A dívida externa saltou de 36,7% do Produto Interno Bruto (PIB), em 2017, para 51,8%, no fim de 2018. Como o governo tem usado financiamento estrangeiro para cobrir seus gastos, a dívida pública se mistura perigosamente com a dívida externa. Principalmente por isso, o país depende do financiamento negociado com o Fundo Monetário Internacional (FMI). Romper o acordo com o Fundo pode significar insolvência.
Se o presidente, seja quem for, romper o acordo para agradar ao eleitorado, o agravamento da crise cambial e a piora das contas públicas levarão o país a completar mais uma volta no jogo do eterno retorno. Cinéfilos podem lembrar-se do filme Feitiço do Tempo (Groundhog Day), com personagens presos numa armadilha de repetições.
Cristina Kirchner, herdeira de seu marido na Casa Rosada, beneficiou-se do fim de um ciclo desse tipo, mas desperdiçou essa vantagem. Foi eleita em 2007, dois anos depois de concluída uma longa e complicada negociação com os credores, e no ano seguinte à liquidação da dívida com o FMI.
Havia condições para uma nova fase de crescimento.
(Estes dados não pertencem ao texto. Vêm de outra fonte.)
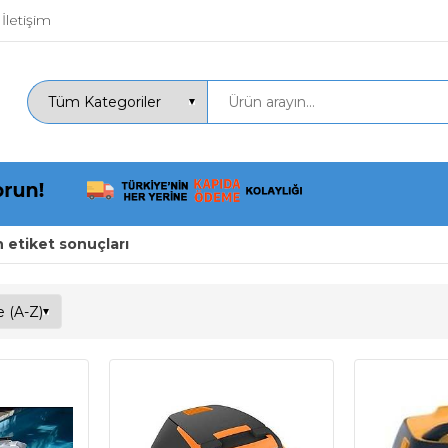
İletişim
 etiket sonuçları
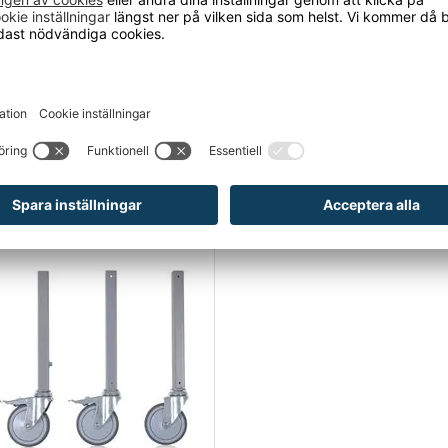
Embla med 2-lådig hurts, 2000x800 mm. Grå laminat
Arbetsbord Embla med 2-lådig hurts, 2000x800 mm.
Art.nr: 12-
678287
Alla priser är exklusive moms.
Sänds från vårt lager inom 5-6 dagar
CKSÅ BEHÖVER?
-15%
RABATT!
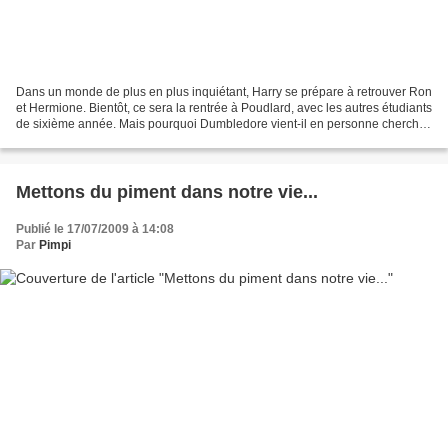
Dans un monde de plus en plus inquiétant, Harry se prépare à retrouver Ron
et Hermione. Bientôt, ce sera la rentrée à Poudlard, avec les autres étudiants
de sixième année. Mais pourquoi Dumbledore vient-il en personne chercher
Harry chez les Dursley ?...
Mettons du piment dans notre vie...
Publié le 17/07/2009 à 14:08
Par
Pimpi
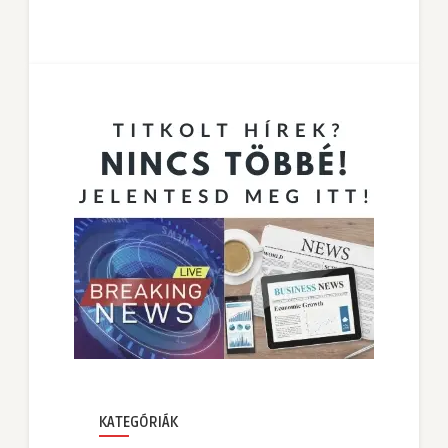
KATEGÓRIÁK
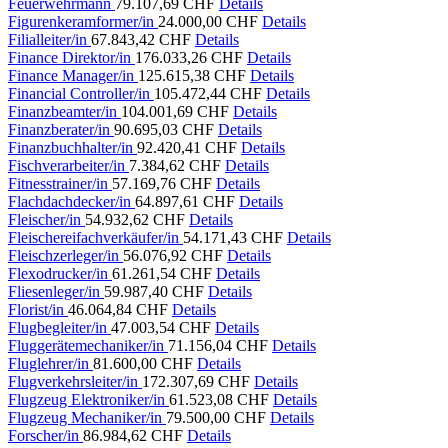
Feuerwehrmann
79.107,69 CHF
Details
Figurenkeramformer/in
24.000,00 CHF
Details
Filialleiter/in
67.843,42 CHF
Details
Finance Direktor/in
176.033,26 CHF
Details
Finance Manager/in
125.615,38 CHF
Details
Financial Controller/in
105.472,44 CHF
Details
Finanzbeamter/in
104.001,69 CHF
Details
Finanzberater/in
90.695,03 CHF
Details
Finanzbuchhalter/in
92.420,41 CHF
Details
Fischverarbeiter/in
7.384,62 CHF
Details
Fitnesstrainer/in
57.169,76 CHF
Details
Flachdachdecker/in
64.897,61 CHF
Details
Fleischer/in
54.932,62 CHF
Details
Fleischereifachverkäufer/in
54.171,43 CHF
Details
Fleischzerleger/in
56.076,92 CHF
Details
Flexodrucker/in
61.261,54 CHF
Details
Fliesenleger/in
59.987,40 CHF
Details
Florist/in
46.064,84 CHF
Details
Flugbegleiter/in
47.003,54 CHF
Details
Fluggerätemechaniker/in
71.156,04 CHF
Details
Fluglehrer/in
81.600,00 CHF
Details
Flugverkehrsleiter/in
172.307,69 CHF
Details
Flugzeug Elektroniker/in
61.523,08 CHF
Details
Flugzeug Mechaniker/in
79.500,00 CHF
Details
Forscher/in
86.984,62 CHF
Details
A oportunidade foi em parte aproveitada, mas o governo de novo relaxou a gestão das contas públicas, deu espaço à inflação e, depois de demitir o presidente do Banco Central (BC), ainda usou reservas cambiais para cobrir gastos públicos. Ainda assim, foi reeleita em 2011, manteve o estilo da política econômica e deixou a seu sucessor um país novamente em crise.
Números duvidosos
A alta dos preços era visível no dia a dia e nos cálculos de consultorias privadas, mas os números oficiais eram duvidosos, porque a presidente interferia nas estatísticas do governo. Como seu futuro crítico Jair Bolsonaro, ela se opunha à divulgação de números conflitantes com sua versão dos fatos.
Cristina Kirchner, como seu marido Néstor, praticou um peronismo mais populista que o de alguns antecessores. O marido, no entanto, conseguiu reerguer a economia argentina, renegociar a dívida, consertar a complicada relação com o FMI e o Banco Mundial, e reatar o contato com o mercado financeiro. Quanto ao comércio externo, conseguiu uma relação tranquila e vantajosa com o Brasil de Luiz Inácio Lula da Silva, por meio de um acordo automotivo até hoje em vigor e de um quase fechamento do Mercosul para os mercados mais competitivos.
Eleito em 2003, Néstor Kirchner logo se entendeu com Lula e com ele trabalhou para torpedear a formação da Área de Livre Comércio das Américas (Alca).
Sem o Mercosul, o governo americano logo negociou acordos comerciais com outros países da América do Sul.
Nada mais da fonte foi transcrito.